WHAT IS EXPECTED: With pictures excluded, repeat exactly the lines from the one containing "Unsere geprüften Netzwerkpartner erstellen" through the last line of the material below.

++++++++++

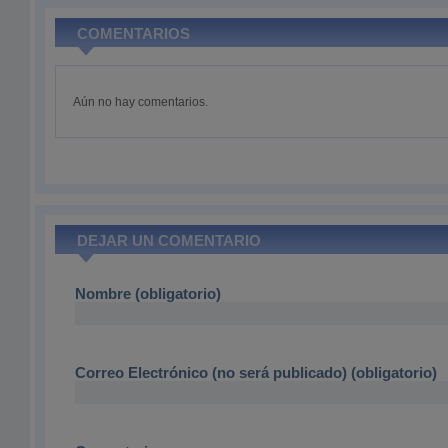
COMENTARIOS
Aún no hay comentarios.
DEJAR UN COMENTARIO
Nombre (obligatorio)
Correo Electrónico (no será publicado) (obligatorio)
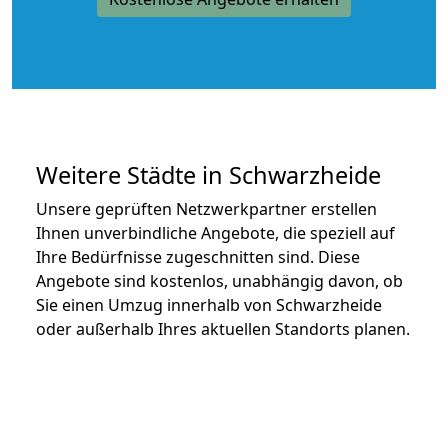
Weitere Städte in Schwarzheide
Unsere geprüften Netzwerkpartner erstellen
Ihnen unverbindliche Angebote, die speziell auf
Ihre Bedürfnisse zugeschnitten sind. Diese
Angebote sind kostenlos, unabhängig davon, ob
Sie einen Umzug innerhalb von Schwarzheide
oder außerhalb Ihres aktuellen Standorts planen.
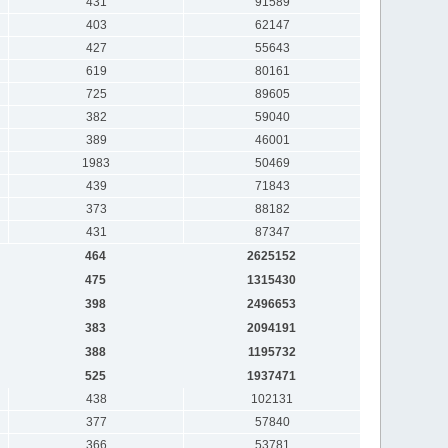
431
91589
403
62147
427
55643
619
80161
725
89605
382
59040
389
46001
1983
50469
439
71843
373
88182
431
87347
464
2625152
475
1315430
398
2496653
383
2094191
388
1195732
525
1937471
438
102131
377
57840
366
53781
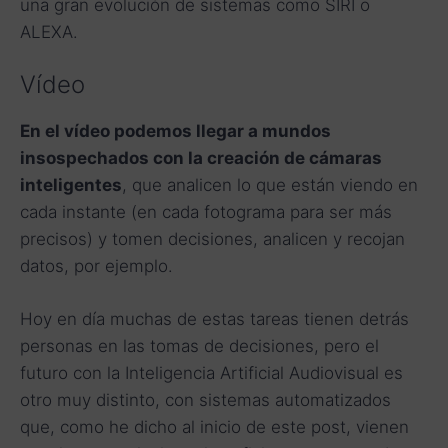
una gran evolución de sistemas como SIRI o
ALEXA.
Vídeo
En el vídeo podemos llegar a mundos
insospechados con la creación de cámaras
inteligentes
, que analicen lo que están viendo en
cada instante (en cada fotograma para ser más
precisos) y tomen decisiones, analicen y recojan
datos, por ejemplo.
Hoy en día muchas de estas tareas tienen detrás
personas en las tomas de decisiones, pero el
futuro con la Inteligencia Artificial Audiovisual es
otro muy distinto, con sistemas automatizados
que, como he dicho al inicio de este post, vienen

++++++++++

COMPLETED TASK:
Unsere geprüften Netzwerkpartner erstellen
Ihnen unverbindliche Angebote, die speziell auf
Ihre Bedürfnisse zugeschnitten sind. Diese
Angebote sind kostenlos, unabhängig davon, ob
Sie einen Umzug innerhalb von Schwarzheide
oder außerhalb Ihres aktuellen Standorts planen.
431
91589
403
62147
427
55643
619
80161
725
89605
382
59040
389
46001
1983
50469
439
71843
373
88182
431
87347
464
2625152
475
1315430
398
2496653
383
2094191
388
1195732
525
1937471
438
102131
377
57840
366
53781
una gran evolución de sistemas como SIRI o
ALEXA.
Vídeo
En el vídeo podemos llegar a mundos
insospechados con la creación de cámaras
inteligentes
, que analicen lo que están viendo en
cada instante (en cada fotograma para ser más
precisos) y tomen decisiones, analicen y recojan
datos, por ejemplo.
Hoy en día muchas de estas tareas tienen detrás
personas en las tomas de decisiones, pero el
futuro con la Inteligencia Artificial Audiovisual es
otro muy distinto, con sistemas automatizados
que, como he dicho al inicio de este post, vienen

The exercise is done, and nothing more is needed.